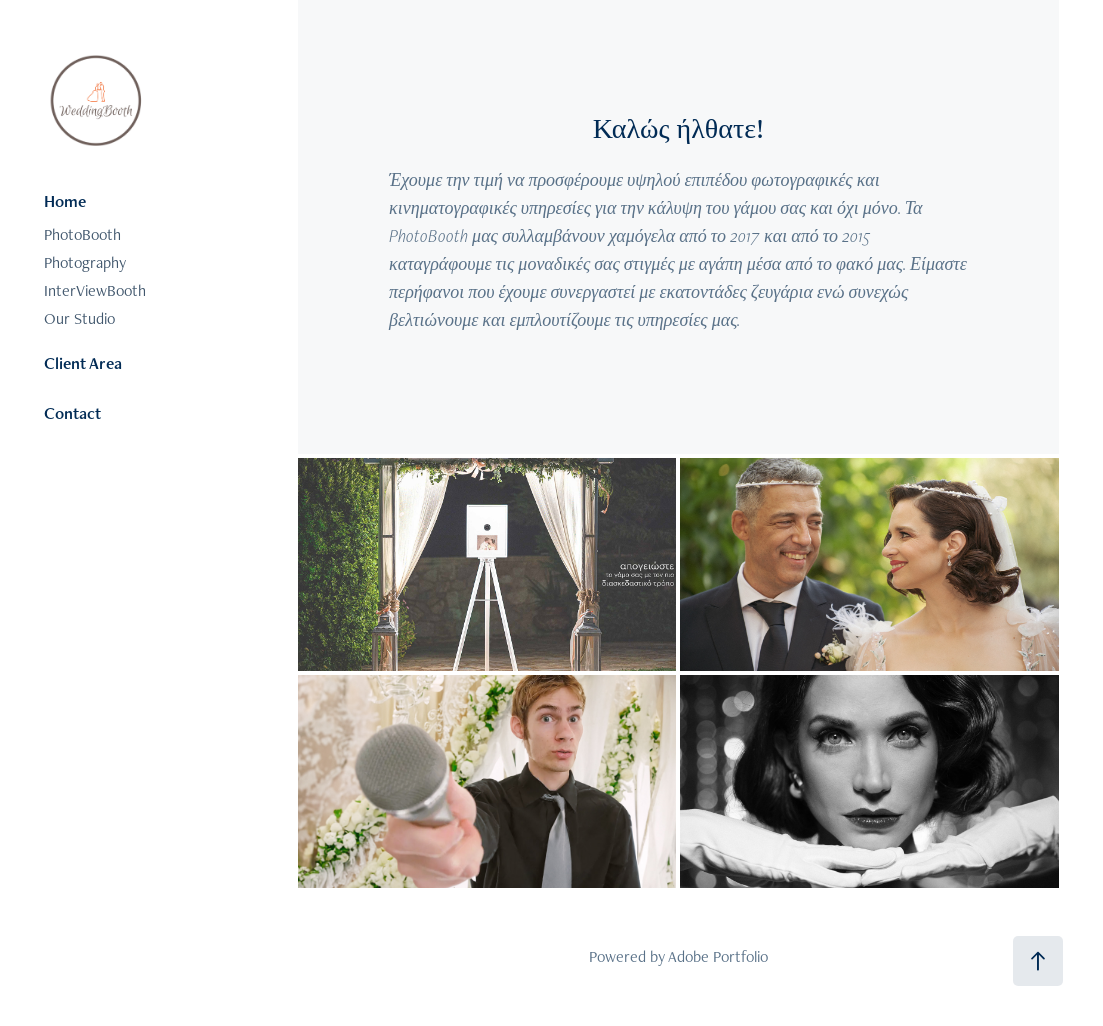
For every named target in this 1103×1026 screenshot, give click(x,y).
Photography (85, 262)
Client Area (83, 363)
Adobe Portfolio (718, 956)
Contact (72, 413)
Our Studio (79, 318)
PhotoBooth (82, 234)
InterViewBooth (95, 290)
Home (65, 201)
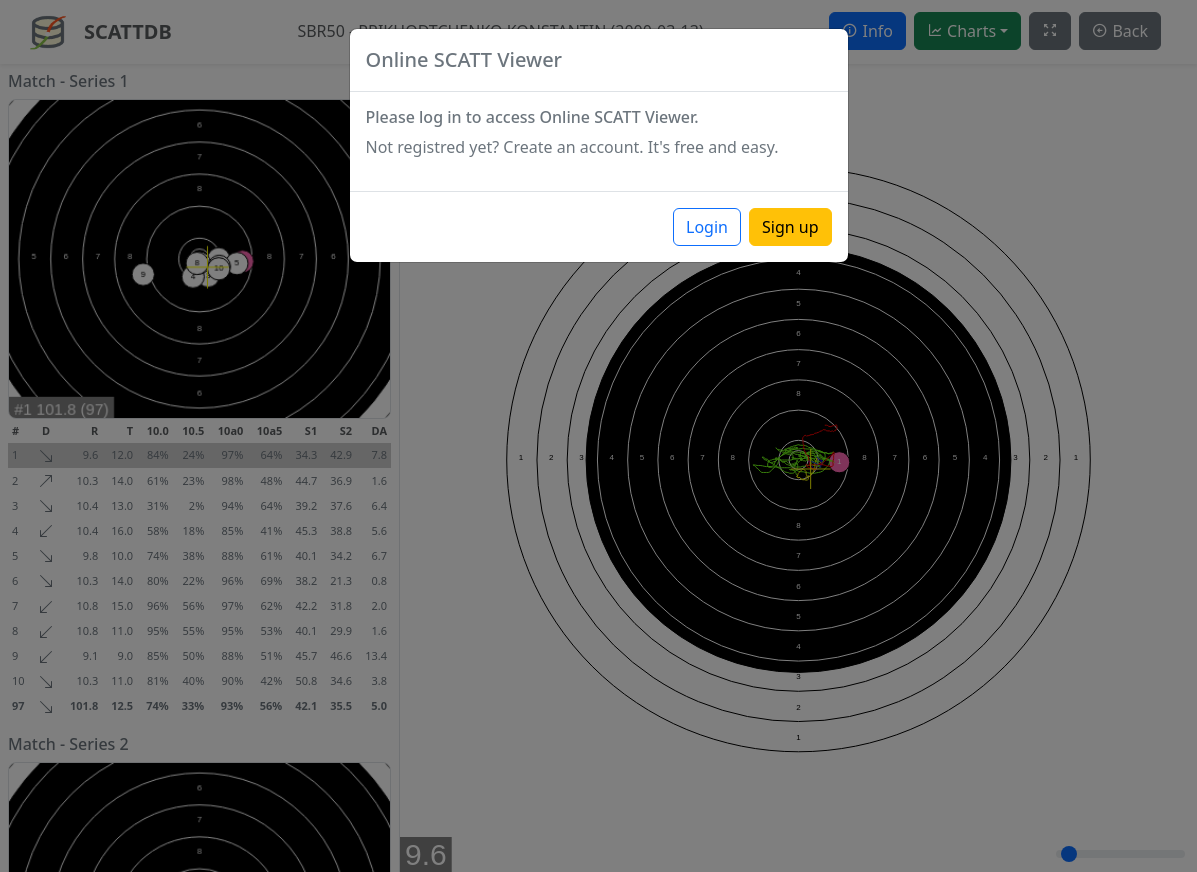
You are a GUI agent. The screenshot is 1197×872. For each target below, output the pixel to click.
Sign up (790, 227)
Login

##############################

• [Instructions for the task]
The string "click" may appear in lines of the listing above; tally those lines and give the number only.

• [Final answer]
2